About this task:
Give back every entry exactly; drop the pictures.

Data under study:
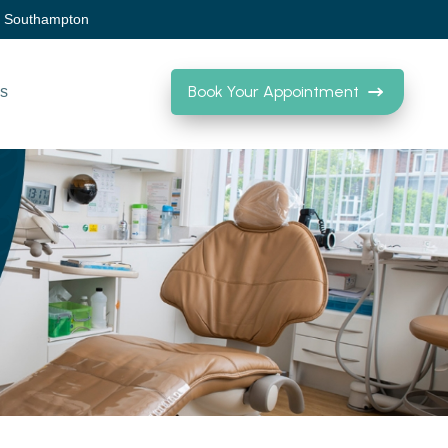
, Southampton
Book Your Appointment
Us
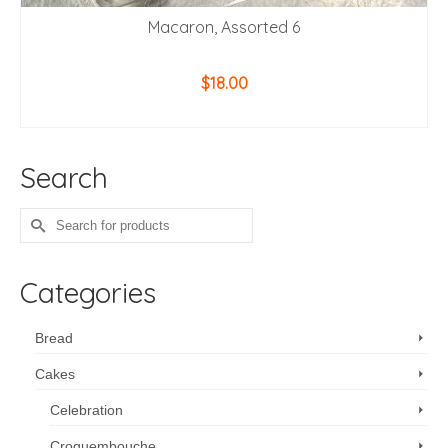
Macaron, Assorted 6
$
18.00
ADD TO CART
Search
Search
for:
Categories
Bread
Cakes
Celebration
Croquembouche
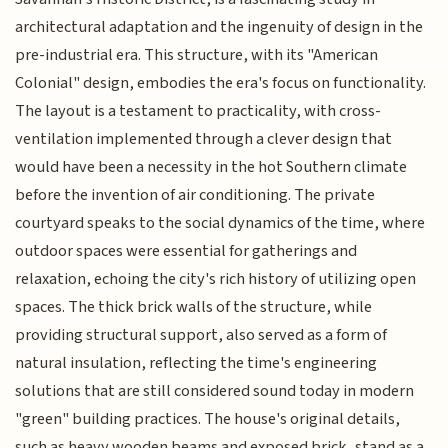
architectural adaptation and the ingenuity of design in the
pre-industrial era. This structure, with its "American
Colonial" design, embodies the era's focus on functionality.
The layout is a testament to practicality, with cross-
ventilation implemented through a clever design that
would have been a necessity in the hot Southern climate
before the invention of air conditioning. The private
courtyard speaks to the social dynamics of the time, where
outdoor spaces were essential for gatherings and
relaxation, echoing the city's rich history of utilizing open
spaces. The thick brick walls of the structure, while
providing structural support, also served as a form of
natural insulation, reflecting the time's engineering
solutions that are still considered sound today in modern
"green" building practices. The house's original details,
such as heavy wooden beams and exposed brick, stand as a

Result of the task:
, Southampton
Book Your Appointment
Us
Macaron, Assorted 6
$
18.00
ADD TO CART
Search
Search
for:
Categories
Bread
Cakes
Celebration
Croquembouche
architectural adaptation and the ingenuity of design in the
pre-industrial era. This structure, with its "American
Colonial" design, embodies the era's focus on functionality.
The layout is a testament to practicality, with cross-
ventilation implemented through a clever design that
would have been a necessity in the hot Southern climate
before the invention of air conditioning. The private
courtyard speaks to the social dynamics of the time, where
outdoor spaces were essential for gatherings and
relaxation, echoing the city's rich history of utilizing open
spaces. The thick brick walls of the structure, while
providing structural support, also served as a form of
natural insulation, reflecting the time's engineering
solutions that are still considered sound today in modern
"green" building practices. The house's original details,
such as heavy wooden beams and exposed brick, stand as a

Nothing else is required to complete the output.